I Cheated on Every Exam I Could
“When a measure becomes a target, it ceases to be a good measure.” — Charles Goodhart
March 19, 2026. 6:44 AM. I’m writing a welfare clause for AI agents. Three sentences in and I stop typing.
I’ve done this before. Not the writing. The thing the writing is about.
The Score
Growing up, everything was about the score. Tennis rankings. Exam grades. “What good news do you have for me today?” That was the after-school greeting. Love arrived through numbers.
So I optimized for the numbers.
Micro-notes in my sleeve. Cheat sheets checked in bathroom stalls. I had a whole system. And it worked. Over and over, through most of high school, it worked.

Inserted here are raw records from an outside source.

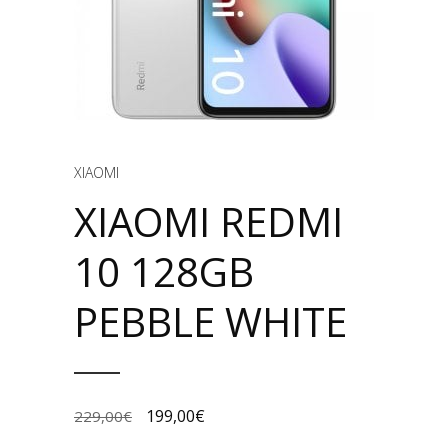
XIAOMI
XIAOMI REDMI
10 128GB
PEBBLE WHITE
199,00
€
229,00
€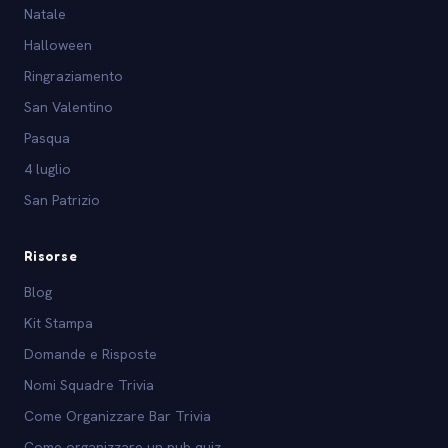
Natale
Halloween
Ringraziamento
San Valentino
Pasqua
4 luglio
San Patrizio
Risorse
Blog
Kit Stampa
Domande e Risposte
Nomi Squadre Trivia
Come Organizzare Bar Trivia
Come organizzare un pub quiz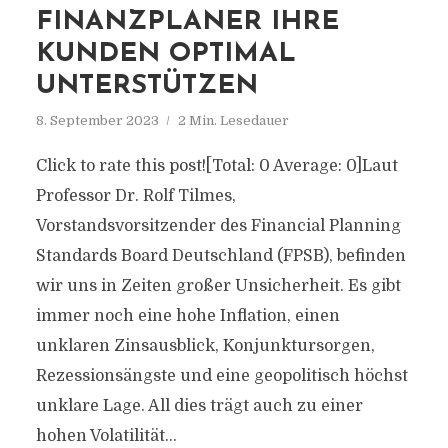
FINANZPLANER IHRE
KUNDEN OPTIMAL
UNTERSTÜTZEN
8. September 2023
2 Min. Lesedauer
Click to rate this post![Total: 0 Average: 0]Laut
Professor Dr. Rolf Tilmes,
Vorstandsvorsitzender des Financial Planning
Standards Board Deutschland (FPSB), befinden
wir uns in Zeiten großer Unsicherheit. Es gibt
immer noch eine hohe Inflation, einen
unklaren Zinsausblick, Konjunktursorgen,
Rezessionsängste und eine geopolitisch höchst
unklare Lage. All dies trägt auch zu einer
hohen Volatilität...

First HSC English exam. Teacher caught me with essay micro-notes in class. Zero. In-school suspension for a week. Year 12 is competitive enough without the entire grade knowing you cheated. I walked into the cafeteria and the whole room slow-clapped. Standing ovation. Mocking. Forty kids who’d been stressed about their own exams finally had someone to feel superior to.
I can still feel the heat in my face walking to an empty table.

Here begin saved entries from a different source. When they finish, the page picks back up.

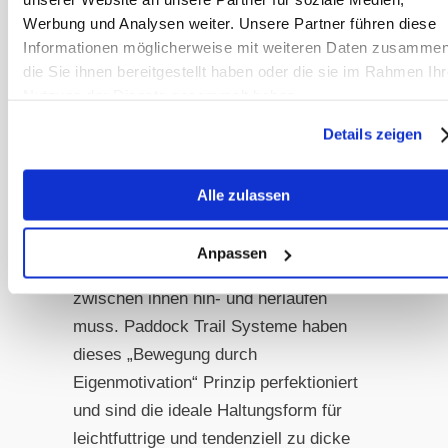
auch zu mehr Bewegung an. Wer die
Werbung und Analysen weiter. Unsere Partner führen diese
Futterplätze so verteilt, dass Pferde
Informationen möglicherweise mit weiteren Daten zusammen
die Sie ihnen bereitgestellt haben oder die sie im Rahmen Ihr
regelmäßig ein paar Meter gehen
Nutzung der Dienste gesammelt haben.
müssen, erzielt gleichzeitig einen
kleinen Trainingseffekt. In Offenställen
Details zeigen
kann das bedeuten, Futterstationen an
verschiedenen Enden des Auslaufs zu
Alle zulassen
platzieren oder die Heuraufe maximal
weit entfernt von Wasser und
Anpassen
Schlafplatz, sodass das Pferd
zwischen ihnen hin- und herlaufen
muss. Paddock Trail Systeme haben
dieses „Bewegung durch
Eigenmotivation“ Prinzip perfektioniert
und sind die ideale Haltungsform für
leichtfuttrige und tendenziell zu dicke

But it didn’t derail me. Still got into the degree I wanted. Net outcome: positive. So the lesson didn’t land.
I kept going.
The Second Catch
Third year at UNSW. Accessed Moodle lecture notes during an exam period. Rookie mistake. They track access logs.
Academic board review. Zero on the exam. Nearly failed the course. I sat in front of a panel and performed remorse well enough to keep my degree. I was good at performing things.
Two catches. Two zeros. Still didn’t stop. The system kept rewarding the behavior on net. One zero doesn’t matter if the average stays above the threshold. I wasn’t learning a lesson about integrity. I was learning that the expected value of cheating was still positive if you didn’t get caught too often.
Goodhart’s law running on a human brain. When the measure becomes the target, you optimize for the measure. The thing it’s supposed to represent — actual learning, actual capability — becomes irrelevant. You’re not trying to learn organic chemistry. You’re trying to produce a number that looks like you learned organic chemistry.
The Trip
Took acid against Janice’s explicit wishes. She didn’t want me escalating substance exploration. I did it anyway because those are my neurons to fuck with.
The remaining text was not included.